It is increasingly clear that one of the possible casualties of the nation's rancorous debt-ceiling debate is the Pell Grant program. The grants, which have helped millions of low-income and moderate-income students attend college over the last few decades, would be reduced significantly if the most strident of Republican budget-cutters have their way. Their victory would be a disservice to many bright young Americans, and a blow to the long-term economic health of the United States.
The cost of Pell Grants has nearly doubled in the last three years. The program was utilized by about 6 million undergraduate college students in 2008-2009 at a cost of about $18 billion. About 9.4 million students will use grants totaling about $35 billion in the 2011-2012 academic year. The latter amount is an attractive target for the number-crunchers, but the measure of the program's value is not in the cost, but in the return individuals and the nation earn on investment.
That, by any measure, is extensive.
Without Pell grants, many bright students from families of limited means could not attend college. The same is true for veterans, who combine the grants which can be used at public, private and for-profit schools and which do not have to be repaid, with GI benefits to help cover higher education and post-secondary school job training costs.
If education is the key to a better job and lives for individuals and families, then Pell Grants serve an admirable purpose. They should be extended at current levels.
The budget cutters, though, say the nation can't afford it. They want to reduce costs by reducing the amount of the grants or by tinkering with eligibility rules. Doing so would be calamitous for the third or more of Pell recipients who then could afford to pursue higher education if the amount of their grants was reduced or if income levels and other qualification rules were made more stringent.
Legislators should work diligently to find ways to make higher education more rather than less available to worthy students. That's especially true now, when economic conditions make it difficult for many more families to underwrite the cost of higher education on their own. Pell Grants (and other programs) that remedy that problem are too valuable to fall victim to the rhetoric of those who argue that any program, regardless of its utility, is a fair target if eliminating or cutting its funding directly impacts the nation's the nation's bottom line.

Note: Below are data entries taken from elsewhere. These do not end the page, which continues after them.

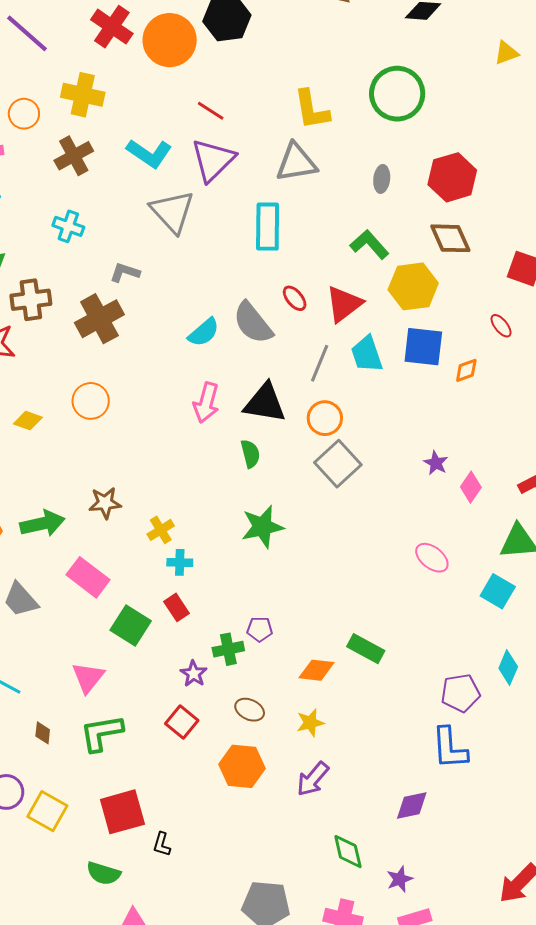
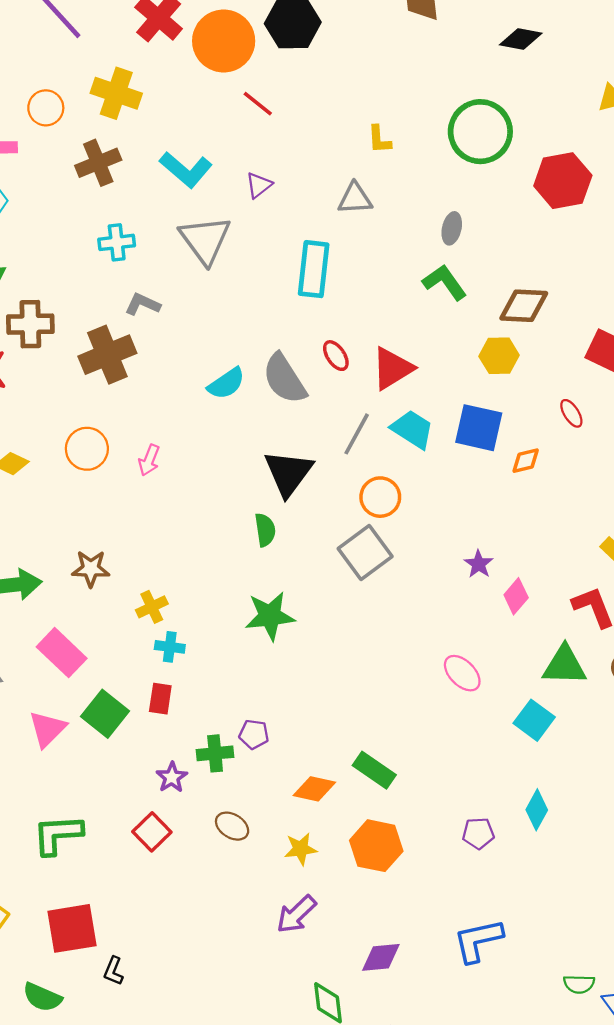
yellow L-shape: (312, 110) -> (379, 139), size x0.6
red line: (211, 111) -> (258, 104), moved
purple triangle: (213, 160) -> (259, 185), size x0.5
gray triangle: (296, 163) -> (355, 199), size x0.7
red hexagon: (452, 177) -> (563, 181), moved
cyan cross: (68, 226) -> (117, 242), moved, turned -32
brown diamond: (450, 238) -> (524, 306), turned -69
green L-shape: (369, 245) -> (445, 282), moved
yellow hexagon: (413, 286) -> (499, 356), moved, size x0.7
cyan trapezoid: (367, 354) -> (412, 429), turned 135
pink arrow: (206, 403) -> (149, 460), moved, size x0.7
black triangle: (265, 403) -> (288, 473), turned 51
orange circle: (325, 418) -> (380, 497), moved
red rectangle: (176, 607) -> (160, 699), turned 36
pink triangle: (88, 677) -> (47, 729), moved
purple pentagon: (460, 693) -> (478, 833), size x0.7
blue L-shape: (450, 748) -> (478, 940), moved, turned 75
orange hexagon: (242, 766) -> (376, 846), moved
purple diamond: (412, 805) -> (381, 957), moved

The Pell Grant debate deserves widespread attention and public engagement. The grants impact students in every corner of the United States. Don't believe it? Consider this: About a third of undergraduates at both the University of Tennessee in Knoxville and the University of Tennessee at Chattanooga receive Pell Grants. Those considering emasculating the program should remember them and the millions of others like them before taking action that could irrevocably alter the present and future lives of so many students.